• **About this exercise**
Print out the entries that follow exactly, missing none.

• **Information**
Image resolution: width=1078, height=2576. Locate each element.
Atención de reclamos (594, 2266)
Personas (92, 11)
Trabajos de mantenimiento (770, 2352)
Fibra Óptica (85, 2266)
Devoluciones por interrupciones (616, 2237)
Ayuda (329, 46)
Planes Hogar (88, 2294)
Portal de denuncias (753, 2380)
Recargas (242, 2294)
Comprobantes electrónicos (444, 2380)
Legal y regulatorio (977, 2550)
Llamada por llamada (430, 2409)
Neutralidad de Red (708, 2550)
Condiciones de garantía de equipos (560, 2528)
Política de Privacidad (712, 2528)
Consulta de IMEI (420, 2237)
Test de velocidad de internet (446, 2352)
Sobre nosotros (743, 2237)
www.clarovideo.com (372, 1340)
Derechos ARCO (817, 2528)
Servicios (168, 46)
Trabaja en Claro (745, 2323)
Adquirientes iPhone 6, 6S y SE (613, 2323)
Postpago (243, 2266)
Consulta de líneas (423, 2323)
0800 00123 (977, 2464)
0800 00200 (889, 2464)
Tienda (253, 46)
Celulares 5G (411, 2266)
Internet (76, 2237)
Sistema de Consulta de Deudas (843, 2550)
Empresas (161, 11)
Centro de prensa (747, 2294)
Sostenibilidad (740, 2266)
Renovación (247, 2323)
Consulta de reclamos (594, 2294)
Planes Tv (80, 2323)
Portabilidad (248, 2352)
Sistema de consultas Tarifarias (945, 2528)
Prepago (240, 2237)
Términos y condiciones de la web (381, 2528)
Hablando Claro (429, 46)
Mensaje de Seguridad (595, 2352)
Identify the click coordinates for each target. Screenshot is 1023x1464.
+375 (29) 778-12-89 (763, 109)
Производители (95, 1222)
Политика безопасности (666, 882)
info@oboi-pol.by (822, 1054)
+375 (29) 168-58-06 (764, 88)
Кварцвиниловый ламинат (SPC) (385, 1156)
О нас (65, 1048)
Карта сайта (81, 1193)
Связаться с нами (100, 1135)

• **Solution for this task**
Image resolution: width=1078, height=2576. Locate each element.
Atención de reclamos (594, 2266)
Personas (92, 11)
Trabajos de mantenimiento (770, 2352)
Fibra Óptica (85, 2266)
Devoluciones por interrupciones (616, 2237)
Ayuda (329, 46)
Planes Hogar (88, 2294)
Portal de denuncias (753, 2380)
Recargas (242, 2294)
Comprobantes electrónicos (444, 2380)
Legal y regulatorio (977, 2550)
Llamada por llamada (430, 2409)
Neutralidad de Red (708, 2550)
Condiciones de garantía de equipos (560, 2528)
Política de Privacidad (712, 2528)
Consulta de IMEI (420, 2237)
Test de velocidad de internet (446, 2352)
Sobre nosotros (743, 2237)
www.clarovideo.com (372, 1340)
Derechos ARCO (817, 2528)
Servicios (168, 46)
Trabaja en Claro (745, 2323)
Adquirientes iPhone 6, 6S y SE (613, 2323)
Postpago (243, 2266)
Consulta de líneas (423, 2323)
0800 00123 (977, 2464)
0800 00200 (889, 2464)
Tienda (253, 46)
Celulares 5G (411, 2266)
Internet (76, 2237)
Sistema de Consulta de Deudas (843, 2550)
Empresas (161, 11)
Centro de prensa (747, 2294)
Sostenibilidad (740, 2266)
Renovación (247, 2323)
Consulta de reclamos (594, 2294)
Planes Tv (80, 2323)
Portabilidad (248, 2352)
Sistema de consultas Tarifarias (945, 2528)
Prepago (240, 2237)
Términos y condiciones de la web (381, 2528)
Hablando Claro (429, 46)
Mensaje de Seguridad (595, 2352)
Identify the click coordinates for each target. Screenshot is 1023x1464.
+375 (29) 778-12-89 (763, 109)
Производители (95, 1222)
Политика безопасности (666, 882)
info@oboi-pol.by (822, 1054)
+375 (29) 168-58-06 (764, 88)
Кварцвиниловый ламинат (SPC) (385, 1156)
О нас (65, 1048)
Карта сайта (81, 1193)
Связаться с нами (100, 1135)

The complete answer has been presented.